Thresholds (config-tunable) turn deltas into suggestions:
- non-preferred worker's success rate beats the default by margin `M` over `>= K`
samples for a kind → suggest flipping that kind's preference,
- override rate for a kind exceeds a threshold → suggest aligning the profile
with what the user keeps choosing,
- a worker's success drops sharply after its CLI version changed → flag it.
Output: human-readable findings **plus a proposed diff to `workers.yaml`**. It
never edits config itself.
### Human gate (policy change)
Applying a suggestion edits `best_for` / `default_worker` / `fallback_order` —
that is a policy change, so a human approves it (`yardlet routing apply` stages the
diff for confirmation, or you edit the file). This matches Yardlet's "human
approval for shared-state changes" rule and the observe → candidate → review →
promote learning lifecycle.
### Triggers (event-based, not calendar)
- `yardlet status` shows a one-line nudge when suggestions are pending
(`routing: 2 suggestions — run \`yardlet routing review\``).
- a worker's CLI version change (Yardlet stores last-seen versions) flags a
re-evaluation,
- an override spike for a kind.
### Cold start
Early on there is little data, so suggestions stay silent until `>= K` samples
per kind accrue. The profile is human-seeded (the `best_for` defaults above);
the loop refines it once real runs exist. `cost_bias` is always manual.
## Loop
```
profile (seeded)
-> planner reads rubric -> task.preferred_worker + rationale
-> run-time resolve: preferred -> ready? -> fallback (deterministic)
-> execute -> evaluate
-> append telemetry (kind, worker, outcome, override)
-> aggregate -> thresholds -> suggestion (proposed profile diff)
-> human reviews/approves -> profile updated
^________________________________________________________|
```
## Policy vs mechanism (explicit)
- **Mechanism (code):** readiness probe, hard capability rules, fallback walk,
telemetry collection, aggregation + thresholds, suggestion computation,
version-change detection, the worker execution gate.
- **Policy (editable config / human):** `best_for`, `cost_bias`,
`default_worker`, `fallback_order`, the thresholds, and the planner's per-task
choice derived from the rubric.
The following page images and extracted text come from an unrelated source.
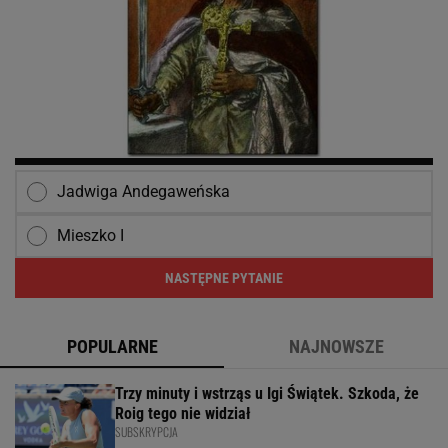
Jadwiga Andegaweńska
Mieszko I
NASTĘPNE PYTANIE
POPULARNE
NAJNOWSZE
Trzy minuty i wstrząs u Igi Świątek. Szkoda, że
Roig tego nie widział
SUBSKRYPCJA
Applying a suggestion is a human-gated policy
edit.
## Implementation phases
1. **Run-time fallback + telemetry collection** (mechanism). `resolve_worker`
with readiness + `fallback_order`; append `runs.jsonl`. Fixes the missing
fallback immediately and starts gathering data. Low risk.
2. **Guided planner.** `best_for` + `cost_bias` into the planning packet;
`worker_rationale` in the result. Fixes the codex-default bug.
3. **Aggregate + `yardlet routing review`.** Suggestions, the status nudge,
version-change flag.
4. **`yardlet routing apply` + override detection.** Assisted, human-confirmed
profile edits.
Phase 1 is shippable on its own and is the highest-value first slice.